Camilo também disse que não pode extrapolar nas negociações, pois a oferta “está no limite do que o estado pode dar”. Para soldados, por exemplo, o governo propôs um reajuste de R$ 3,4 mil para R$ 4,5 mil, que deve ser pago em três parcelas até 2022.
“Sentamos e negociamos com as classes dos policiais, que saíram da reunião satisfeitos com o que foi fechado. Sempre permitimos o diálogo. O que não podemos permitir é que grupos da segurança façam o que estão fazendo, com carapuças, balaclavas, com armas que a Constituição deu concessão para protegerem a sociedade e ameaçando a sociedade. Ninguém está acima da lei. Sempre haverá abertura de diálogo e negociação, mas ninguém pode estar acima da lei neste país”, frisou Camilo.
Processos em série
O secretário da Segurança Pública do Ceará, André Costa, endossou o discurso do governador. Para ele, é inadmissível dialogar com “pessoas encapuzadas”, “indivíduos que cometem crimes” e “ameaçam cidadãos”. Por enquanto, 230 policiais militares estão afastados das funções por terem participado dos motins. Todos serão alvo de processos administrativos por parte da Controladoria- Geral de Disciplina dos Órgãos de Segurança Pública e Sistema Penitenciário (CGD) do Ceará. Outros 37 PMs foram presos por trocarem o serviço de vigilância pública para trabalhar em festas de carnaval durante o fim de semana.

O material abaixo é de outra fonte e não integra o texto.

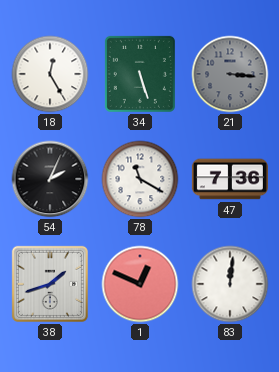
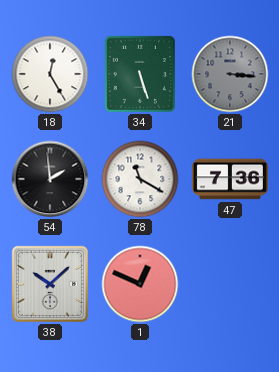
54: 2:04 -> 1:59
38: 1:42 -> 10:08
83: 12:01 -> none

Até o fechamento desta edição, seis dos 43 batalhões do estado continuavam invadidos.
Segundo Costa, “não há possibilidade de anistia” para os envolvidos nos protestos. “O que a gente não pode nunca é negociar com pessoas encapuzadas. Pessoas cometendo crimes e, inclusive, usando aparato da corporação, como viaturas, motocicletas da corporação, armas da corporação, para ameaçar cidadãos”, frisou.

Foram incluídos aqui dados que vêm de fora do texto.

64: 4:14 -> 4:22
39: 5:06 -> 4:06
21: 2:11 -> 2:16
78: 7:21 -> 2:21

De qualquer forma, o secretário está otimista e estima que a onda de manifestações dos PMs esteja normalizada até a próxima sexta-feira, mesmo sem considerar, assim como Moro, o deslocamento das tropas enviadas pelo governo federal para atuar na reintegração de posse dos batalhões.
“Não tem nenhuma previsão, até o momento, de reintegração. Não tem nada a se tratar sobre isso. Tudo isso pode ser avaliado. Tem que ser questionado aos representantes do governo federal. Mas tudo isso pode ser reavaliado. É um prazo inicial. A gente acredita que até lá (sexta-feira) consiga restabelecer a normalidade”, afirmou Costa.